I. VON »VERGEGNUNG« UND »FREMDANDACHT«

Worte können Schall und Rauch sein, verwehen im Winde, sobald sie gesprochen sind. Aber es gibt auch Worte, die Widerhaken besitzen. Klettengleich haften sie an, wenn sie einen treffen. So ist es mir mit einem Wort ergangen, das ich nicht mehr vergesse, seit es mich zum ersten Mal trifft. Ich bin auf der Suche nach autobiographischen Aufzeichnungen Bubers und greife zu dem Bändchen »Begegnung Autobiographische Fragmente«, das der Altgewordene fünf Jahre vor seinem Tod 1960 erstmals veröffentlicht hat.

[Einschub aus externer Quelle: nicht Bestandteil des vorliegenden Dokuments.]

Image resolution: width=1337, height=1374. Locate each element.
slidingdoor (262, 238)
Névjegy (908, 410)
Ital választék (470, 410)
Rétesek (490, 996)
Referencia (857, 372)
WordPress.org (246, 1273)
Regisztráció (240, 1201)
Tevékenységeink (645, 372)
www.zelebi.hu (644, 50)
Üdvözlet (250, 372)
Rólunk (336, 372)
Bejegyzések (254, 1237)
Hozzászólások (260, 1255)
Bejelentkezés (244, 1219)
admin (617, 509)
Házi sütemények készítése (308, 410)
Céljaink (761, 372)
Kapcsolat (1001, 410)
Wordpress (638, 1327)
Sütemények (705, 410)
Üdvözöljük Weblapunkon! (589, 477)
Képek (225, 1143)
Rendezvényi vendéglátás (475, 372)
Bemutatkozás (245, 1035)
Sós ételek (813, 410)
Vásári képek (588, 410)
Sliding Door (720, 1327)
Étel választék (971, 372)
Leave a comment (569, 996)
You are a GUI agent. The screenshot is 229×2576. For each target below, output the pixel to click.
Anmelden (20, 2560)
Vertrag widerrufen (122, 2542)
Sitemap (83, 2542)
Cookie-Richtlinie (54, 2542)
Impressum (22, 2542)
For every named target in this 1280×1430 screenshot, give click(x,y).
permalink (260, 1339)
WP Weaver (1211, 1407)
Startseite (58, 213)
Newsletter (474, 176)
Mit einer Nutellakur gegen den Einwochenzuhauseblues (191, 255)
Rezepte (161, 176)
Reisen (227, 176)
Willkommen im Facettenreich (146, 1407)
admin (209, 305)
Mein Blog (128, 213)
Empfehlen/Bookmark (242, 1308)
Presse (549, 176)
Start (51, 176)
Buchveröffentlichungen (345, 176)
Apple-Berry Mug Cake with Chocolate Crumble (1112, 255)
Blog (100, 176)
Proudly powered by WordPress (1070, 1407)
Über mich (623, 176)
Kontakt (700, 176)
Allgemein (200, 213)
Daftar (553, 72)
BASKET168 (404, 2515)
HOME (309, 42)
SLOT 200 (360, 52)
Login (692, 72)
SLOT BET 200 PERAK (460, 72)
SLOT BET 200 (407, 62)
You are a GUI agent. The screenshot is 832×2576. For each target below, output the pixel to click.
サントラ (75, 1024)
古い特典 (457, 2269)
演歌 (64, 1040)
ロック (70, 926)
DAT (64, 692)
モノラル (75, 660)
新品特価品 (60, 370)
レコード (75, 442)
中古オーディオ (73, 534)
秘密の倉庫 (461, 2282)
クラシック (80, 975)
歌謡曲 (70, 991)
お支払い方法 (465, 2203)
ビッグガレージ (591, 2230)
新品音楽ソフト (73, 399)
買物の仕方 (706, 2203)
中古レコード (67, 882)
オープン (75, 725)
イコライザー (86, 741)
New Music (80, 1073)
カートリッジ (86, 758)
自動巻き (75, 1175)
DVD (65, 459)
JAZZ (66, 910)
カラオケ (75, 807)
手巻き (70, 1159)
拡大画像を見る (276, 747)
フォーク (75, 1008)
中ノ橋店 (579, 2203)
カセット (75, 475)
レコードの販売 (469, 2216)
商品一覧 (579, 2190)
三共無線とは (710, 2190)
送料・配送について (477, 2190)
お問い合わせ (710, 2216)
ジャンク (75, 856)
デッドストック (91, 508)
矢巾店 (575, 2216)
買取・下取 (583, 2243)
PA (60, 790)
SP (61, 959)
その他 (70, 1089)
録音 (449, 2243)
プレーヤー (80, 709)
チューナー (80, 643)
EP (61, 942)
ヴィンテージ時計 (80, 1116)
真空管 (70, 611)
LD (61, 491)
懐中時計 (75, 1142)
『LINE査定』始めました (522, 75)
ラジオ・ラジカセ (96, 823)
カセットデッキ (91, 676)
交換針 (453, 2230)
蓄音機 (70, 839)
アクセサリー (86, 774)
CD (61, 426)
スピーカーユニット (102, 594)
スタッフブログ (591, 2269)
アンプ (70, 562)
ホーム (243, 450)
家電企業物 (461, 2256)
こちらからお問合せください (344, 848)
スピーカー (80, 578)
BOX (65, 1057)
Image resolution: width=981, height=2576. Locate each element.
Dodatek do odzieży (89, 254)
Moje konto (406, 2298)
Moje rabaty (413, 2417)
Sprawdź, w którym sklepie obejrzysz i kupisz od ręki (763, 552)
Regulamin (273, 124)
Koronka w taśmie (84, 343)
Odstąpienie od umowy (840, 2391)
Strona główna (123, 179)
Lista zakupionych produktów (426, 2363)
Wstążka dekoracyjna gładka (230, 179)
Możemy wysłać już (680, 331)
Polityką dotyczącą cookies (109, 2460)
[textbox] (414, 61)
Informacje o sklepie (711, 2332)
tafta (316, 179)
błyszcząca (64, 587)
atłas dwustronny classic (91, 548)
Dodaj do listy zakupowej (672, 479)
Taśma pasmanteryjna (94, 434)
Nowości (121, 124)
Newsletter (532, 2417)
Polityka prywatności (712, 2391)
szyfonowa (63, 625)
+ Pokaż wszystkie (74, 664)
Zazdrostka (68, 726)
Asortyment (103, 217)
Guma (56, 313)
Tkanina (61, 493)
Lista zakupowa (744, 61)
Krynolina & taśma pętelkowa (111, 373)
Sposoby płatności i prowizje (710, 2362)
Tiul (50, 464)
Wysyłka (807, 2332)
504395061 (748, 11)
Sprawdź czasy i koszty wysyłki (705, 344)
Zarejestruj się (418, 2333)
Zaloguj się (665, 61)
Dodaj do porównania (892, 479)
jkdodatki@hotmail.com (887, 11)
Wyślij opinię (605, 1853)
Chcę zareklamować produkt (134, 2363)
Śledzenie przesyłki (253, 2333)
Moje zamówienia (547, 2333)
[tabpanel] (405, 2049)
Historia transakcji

1. Ein Trauma: Das Verschwinden der Mutter

Ein Text daraus handelt von der Beziehung des Kindes zu seiner Mutter. Früh hatten die Eltern sich getrennt. Buber ist zu diesem Zeitpunkt keine vier Jahre alt und wächst ab jetzt bei seinen Großeltern väterlicherseits in Lemberg auf, der Hauptstadt des damaligen österreichischen Kronlandes Galizien. Heute heißt der Ort L’viv und gehört zur Ukraine. Großvater Salomon Buber (1827-1906) ist nicht nur ein erfolgreicher und wohlhabender Geschäftsmann, Großgrundbesitzer und Bankier, sondern auch ein großer Gelehrter, ein leidenschaftlicher wissenschaftlicher Autodidakt. Er sammelt wie kaum ein anderer Handschriften von rabbinischen Bibelauslegungen (»Midraschim«) und ediert diese Texte auf eigene Kosten, »diese«, wie Buber in der Rückschau schreibt, »keinem anderen Schrifttum vergleichbaren, an Sagen, Sprüchen und edlen Gleichnissen überreichen Bücher der Bibeldeutung, in denen sich, zerstreut in tausend Fragmenten, eine zweite Bibel, die Bibel des Exils, verbirgt.« (Werke Bd. 3, 1963, S. 965 = W III, 965)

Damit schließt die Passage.